/
Preparing the Database

Preparing the Database

Follow these steps to prepare the Impala database:

  1. Open a browser and and enter URL of the Hue interface.

  2. Create a staging directory.
    1. Open the file browser in Hue.
    2. Select a directory in the file browser, e.g. /user/impala/uploads
    3. Click the New button and then select directory.
    4. Enter the name of the new directory, e.g. staging and then click Create.
    5. Select the directory in the file browser.
    6. Click the Actions button and then select Change Permissions.
    7. Update the permissions to make the new directory available to the UNIX user(s) that is used to start the ECs.
       
  3. Create a database and a table to be used by Data Hub.
    1. Select Impala from Query Editors.
    2. Enter a CREATE DATABASE statement in the editor and then click the Execute button.

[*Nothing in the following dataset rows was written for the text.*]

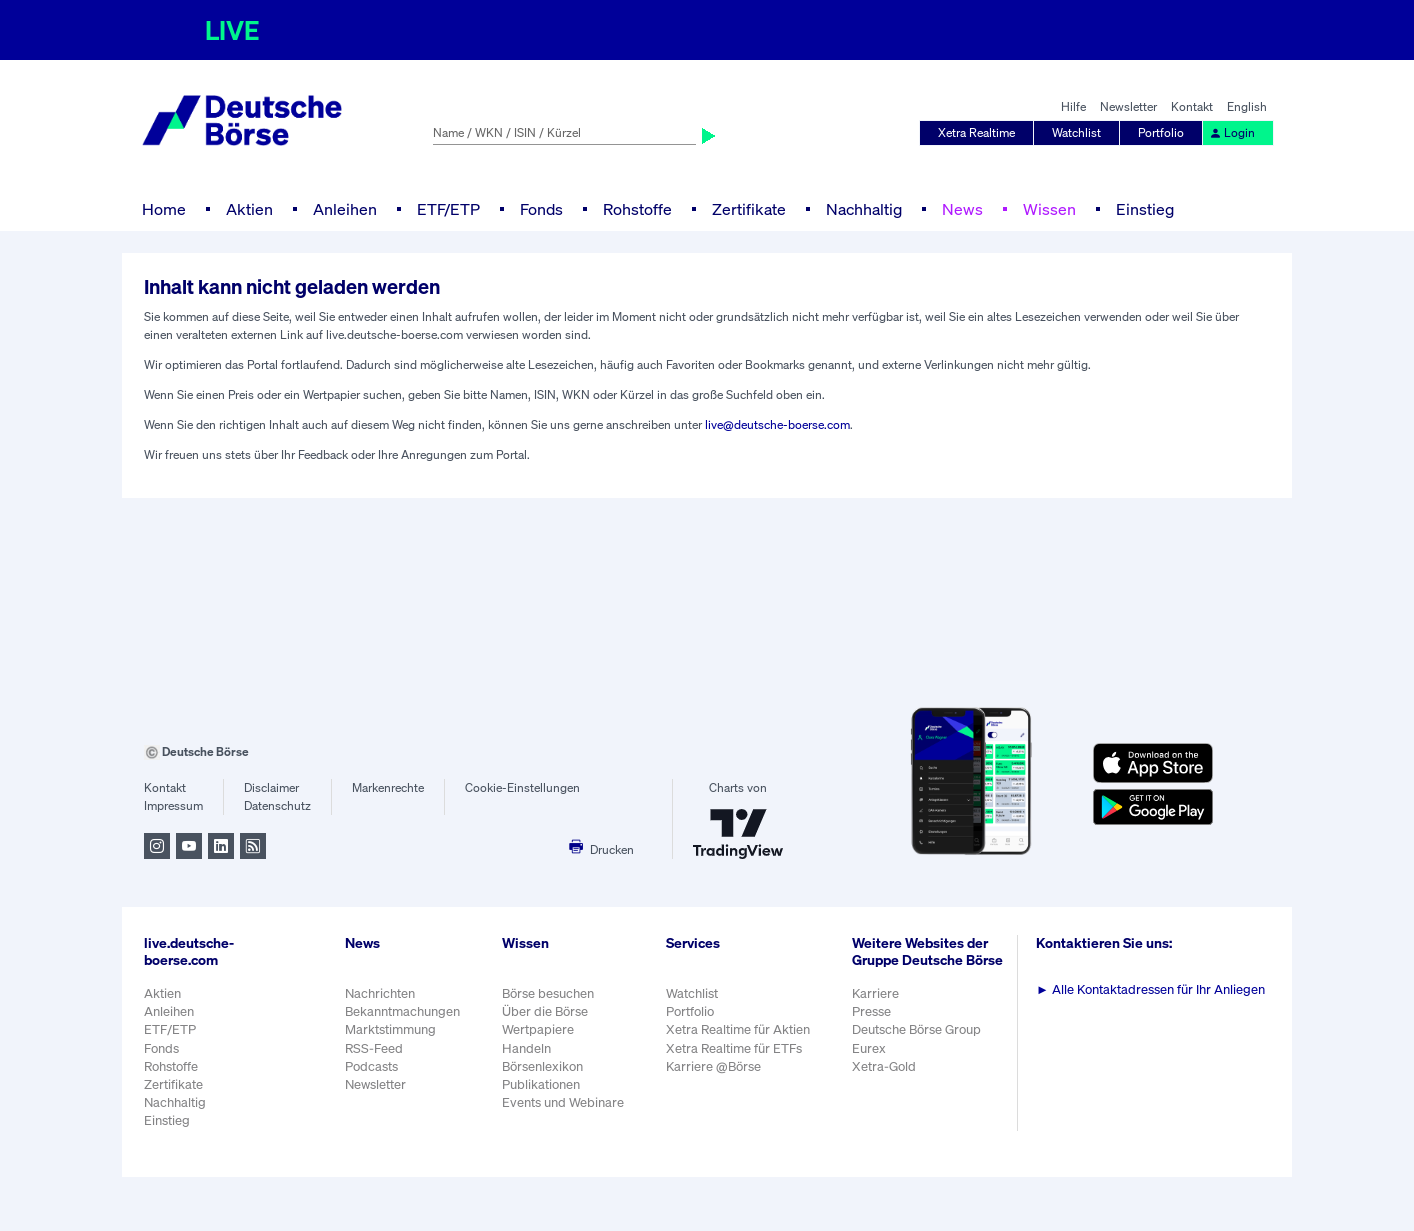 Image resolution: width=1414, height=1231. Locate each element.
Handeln (526, 1048)
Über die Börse (545, 1011)
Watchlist (1076, 132)
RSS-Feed (374, 1048)
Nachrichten (380, 993)
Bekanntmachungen (402, 1011)
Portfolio (1161, 132)
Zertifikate (749, 209)
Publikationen (541, 1084)
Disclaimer (271, 787)
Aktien (249, 209)
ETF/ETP (448, 209)
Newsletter (1128, 106)
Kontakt (1192, 106)
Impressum (173, 805)
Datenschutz (277, 805)
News (962, 209)
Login (1232, 132)
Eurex (869, 1048)
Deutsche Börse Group (916, 1029)
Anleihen (345, 209)
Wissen (1049, 209)
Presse (871, 1011)
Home (164, 209)
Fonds (541, 209)
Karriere (875, 993)
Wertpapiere (538, 1029)
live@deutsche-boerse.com (777, 424)
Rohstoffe (637, 209)
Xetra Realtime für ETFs (734, 1048)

      Example - Creating a database

      CREATE DATABASE test;
    3. Click the Refresh button.
    4. Enter a CREATE TABLE statement in the editor and then click the Execute button.

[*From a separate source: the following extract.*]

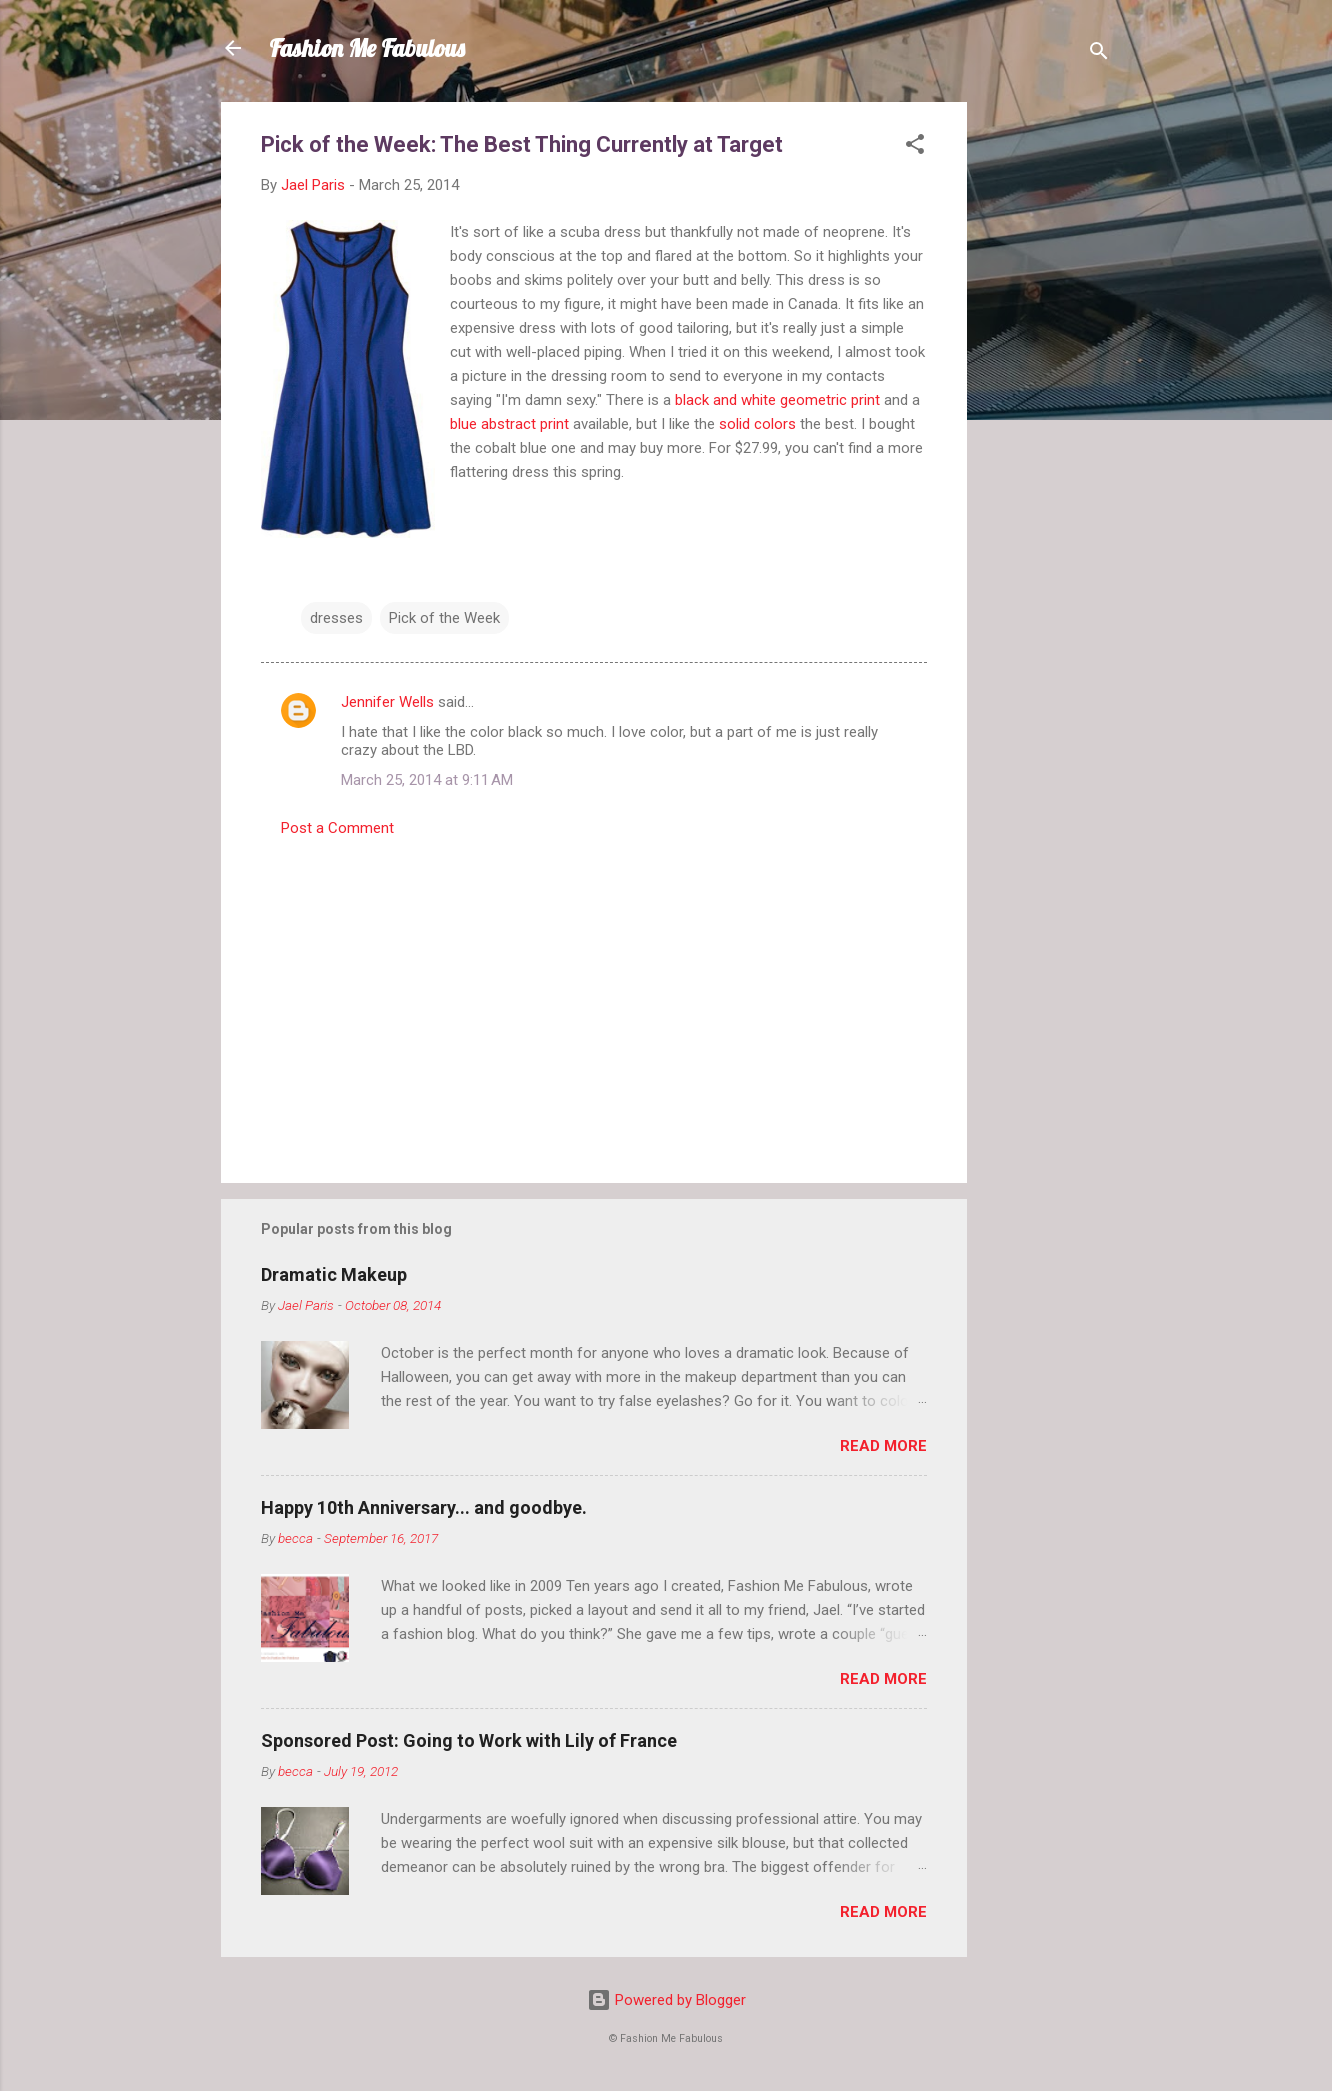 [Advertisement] (1047, 402)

      The CREATE TABLE statement may contain the following data types:

      1. STRING

      2. INT

      3. FLOAT

      4. DOUBLE

      5. BOOLEAN
      6. BIGINT

      7. REAL

      8. SMALINT

      9. TINYINT

      10. TIMESTAMP


        Note!

        A PARTIONED BY clause is optional. However, it is highly recommended since it will improve the performance of queries that restrict results by the partitioned column. A partition column of INT type also make it possible to use the Data Hub task agent to automatically remove old data from the table. For further information about the Data Hub task agent, see Data Hub Task Agent.

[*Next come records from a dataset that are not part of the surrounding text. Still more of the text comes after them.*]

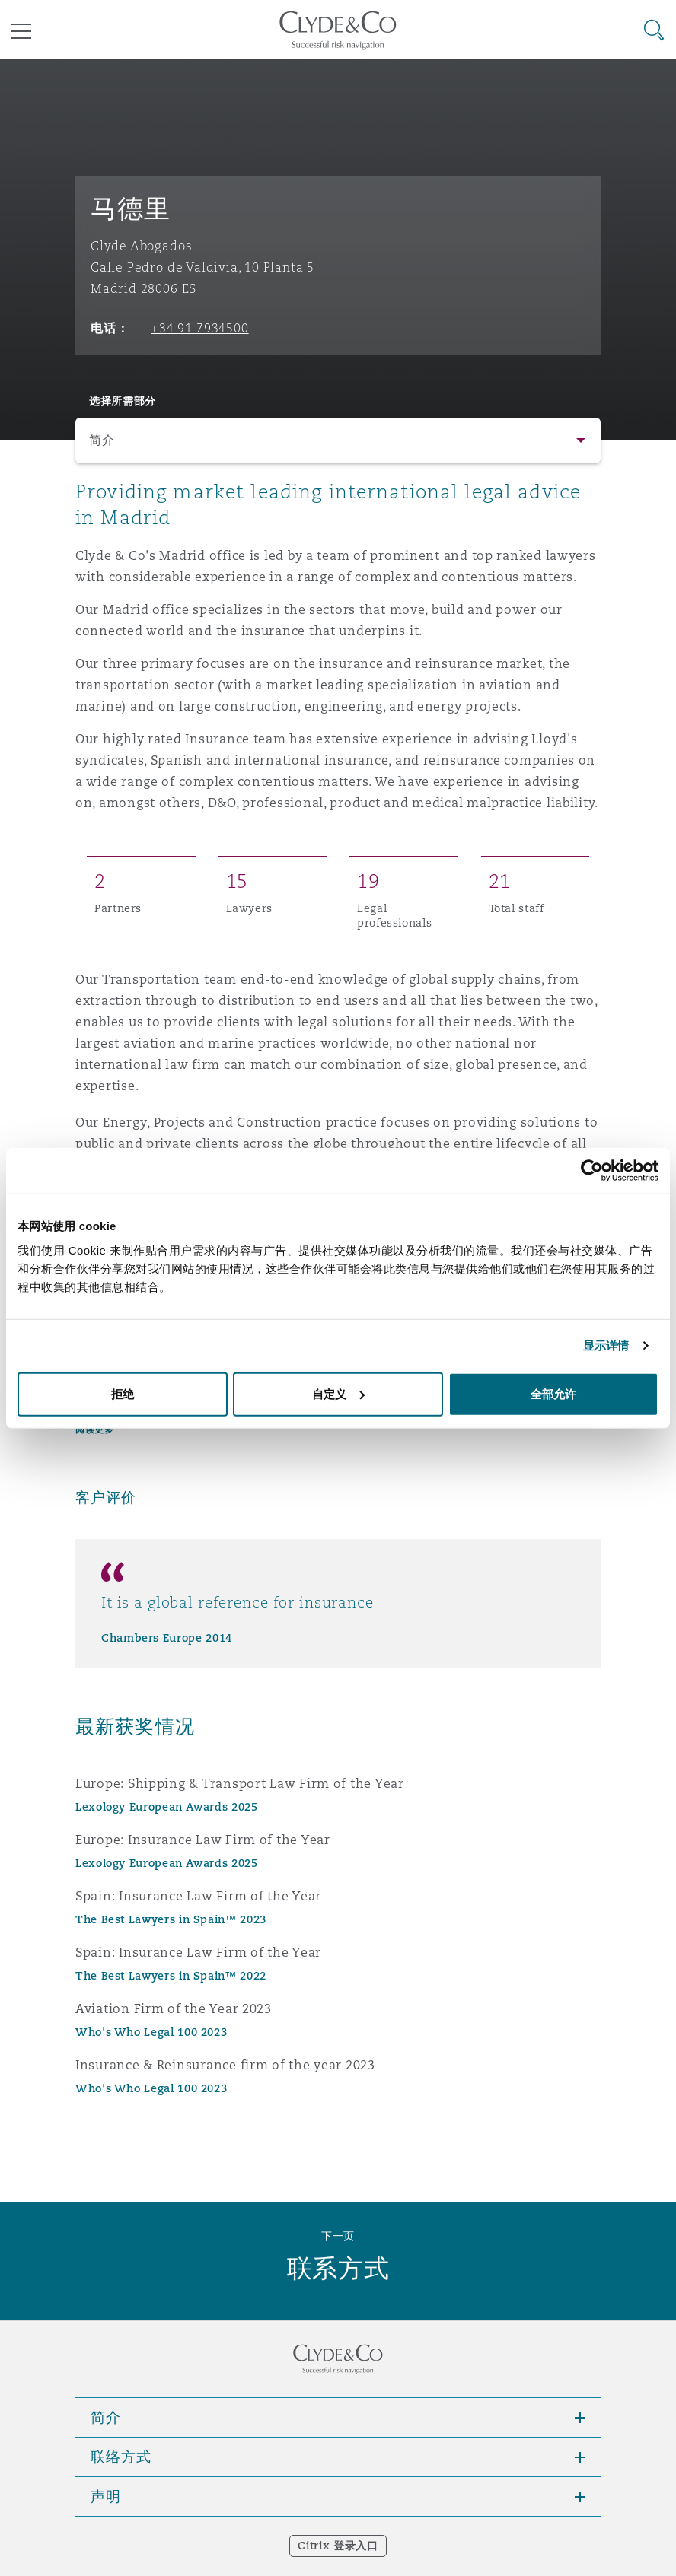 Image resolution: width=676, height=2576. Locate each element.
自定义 (338, 1393)
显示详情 (606, 1345)
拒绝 (122, 1393)
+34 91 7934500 (199, 328)
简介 (101, 440)
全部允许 (553, 1393)
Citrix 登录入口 (338, 2545)
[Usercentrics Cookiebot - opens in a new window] (591, 1170)
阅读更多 (94, 1429)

        Data Hub is limited to handle one partition column.

        A STORED AS PARQUET clause is required. If you omit this clause, Data Hub will fail to update the table.

        Example - Creating a table in Impala

        CREATE TABLE IF NOT EXISTS mytable (id STRING, start BIGINT, stop BIGINT) 
        PARTITIONED BY (yearmonthday INT) 
        STORED AS PARQUET
        TBLPROPERTIES ('transactional'='false');

        When you run the Data Hub agent, temporary tables will be created in the same schema. These table will be visible in Hue but hidden in the system.